Exercise material: Begin

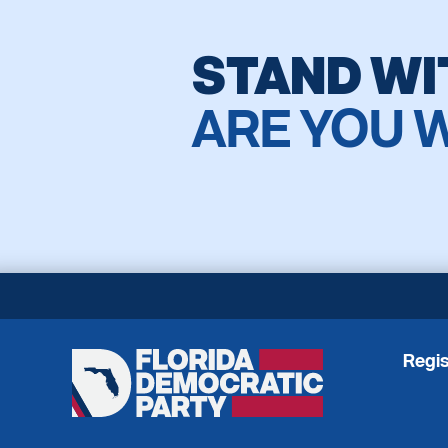
STAND WI
ARE YOU 
Regis
Florida
Democratic
Party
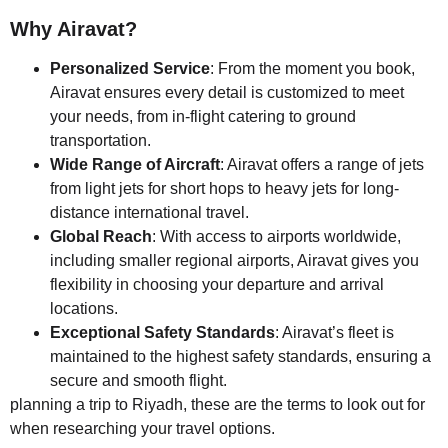
Why Airavat?
Personalized Service
: From the moment you book,
Airavat ensures every detail is customized to meet
your needs, from in-flight catering to ground
transportation.
Wide Range of Aircraft
: Airavat offers a range of jets
from light jets for short hops to heavy jets for long-
distance international travel.
Global Reach
: With access to airports worldwide,
including smaller regional airports, Airavat gives you
flexibility in choosing your departure and arrival
locations.
Exceptional Safety Standards
: Airavat’s fleet is
maintained to the highest safety standards, ensuring a
secure and smooth flight.
planning a trip to Riyadh, these are the terms to look out for
when researching your travel options.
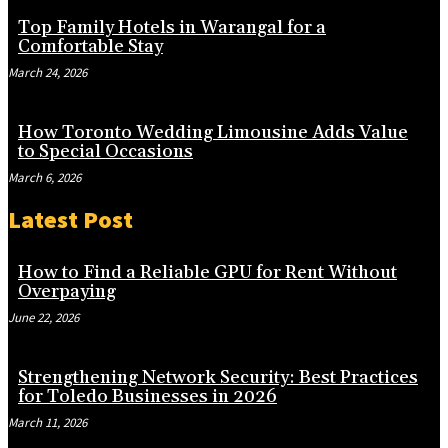
Top Family Hotels in Warangal for a
Comfortable Stay
March 24, 2026
How Toronto Wedding Limousine Adds Value
to Special Occasions
March 6, 2026
Latest Post
How to Find a Reliable GPU for Rent Without
Overpaying
June 22, 2026
Strengthening Network Security: Best Practices
for Toledo Businesses in 2026
March 11, 2026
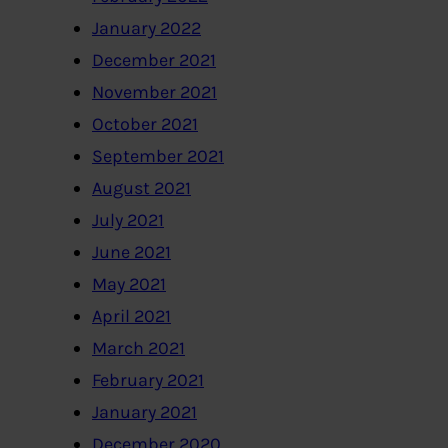
January 2022
December 2021
November 2021
October 2021
September 2021
August 2021
July 2021
June 2021
May 2021
April 2021
March 2021
February 2021
January 2021
December 2020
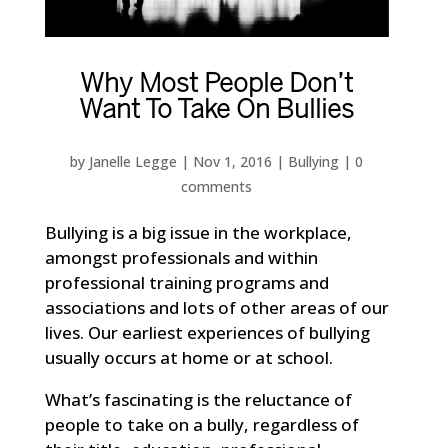
Why Most People Don’t
Want To Take On Bullies
by
Janelle Legge
|
Nov 1, 2016
|
Bullying
|
0
comments
Bullying is a big issue in the workplace,
amongst professionals and within
professional training programs and
associations and lots of other areas of our
lives. Our earliest experiences of bullying
usually occurs at home or at school.
What’s fascinating is the reluctance of
people to take on a bully, regardless of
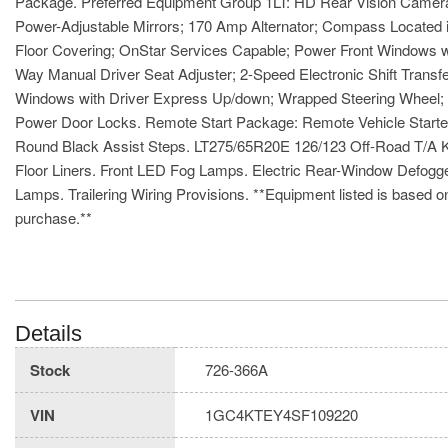
Package. Preferred Equipment Group 1LT: HD Rear Vision Camera; 
Power-Adjustable Mirrors; 170 Amp Alternator; Compass Located i
Floor Covering; OnStar Services Capable; Power Front Windows w
Way Manual Driver Seat Adjuster; 2-Speed Electronic Shift Trans
Windows with Driver Express Up/down; Wrapped Steering Wheel; EZ
Power Door Locks. Remote Start Package: Remote Vehicle Starter
Round Black Assist Steps. LT275/65R20E 126/123 Off-Road T/A K
Floor Liners. Front LED Fog Lamps. Electric Rear-Window Defogge
Lamps. Trailering Wiring Provisions. **Equipment listed is based on
purchase.**
Details
Stock
726-366A
VIN
1GC4KTEY4SF109220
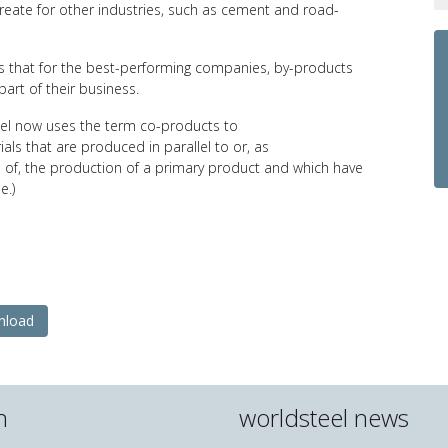
reate for other industries, such as cement and road-
ds that for the best-performing companies, by-products
part of their business.
eel now uses the term co-products to
als that are produced in parallel to or, as
of, the production of a primary product and which have
e.)
nload
n
worldsteel news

Exercise material: End

### Work instruction
Exactly reproduce the run of lines from the start of the listing through the line with "range of jets", inclusive; pictures are not copied.

### Response
STAND WI
ARE YOU 
Regis
Florida
Democratic
Party
Why Airavat?
Personalized Service
: From the moment you book,
Airavat ensures every detail is customized to meet
your needs, from in-flight catering to ground
transportation.
Wide Range of Aircraft
: Airavat offers a range of jets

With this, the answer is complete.